**INPUT FOR THIS TASK**.
■ ■ ■ ■

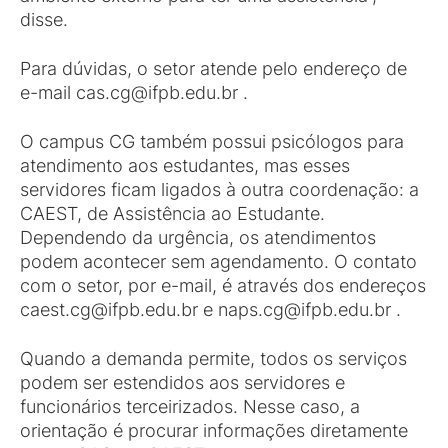
disse.
Para dúvidas, o setor atende pelo endereço de
e-mail cas.cg@ifpb.edu.br .
O campus CG também possui psicólogos para
atendimento aos estudantes, mas esses
servidores ficam ligados à outra coordenação: a
CAEST, de Assistência ao Estudante.
Dependendo da urgência, os atendimentos
podem acontecer sem agendamento. O contato
com o setor, por e-mail, é através dos endereços
caest.cg@ifpb.edu.br e naps.cg@ifpb.edu.br .
Quando a demanda permite, todos os serviços
podem ser estendidos aos servidores e
funcionários terceirizados. Nesse caso, a
orientação é procurar informações diretamente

■ ■ ■ ■

Only an exact copy of the records, free of images, belongs in the answer.

disse.
Para dúvidas, o setor atende pelo endereço de
e-mail cas.cg@ifpb.edu.br .
O campus CG também possui psicólogos para
atendimento aos estudantes, mas esses
servidores ficam ligados à outra coordenação: a
CAEST, de Assistência ao Estudante.
Dependendo da urgência, os atendimentos
podem acontecer sem agendamento. O contato
com o setor, por e-mail, é através dos endereços
caest.cg@ifpb.edu.br e naps.cg@ifpb.edu.br .
Quando a demanda permite, todos os serviços
podem ser estendidos aos servidores e
funcionários terceirizados. Nesse caso, a
orientação é procurar informações diretamente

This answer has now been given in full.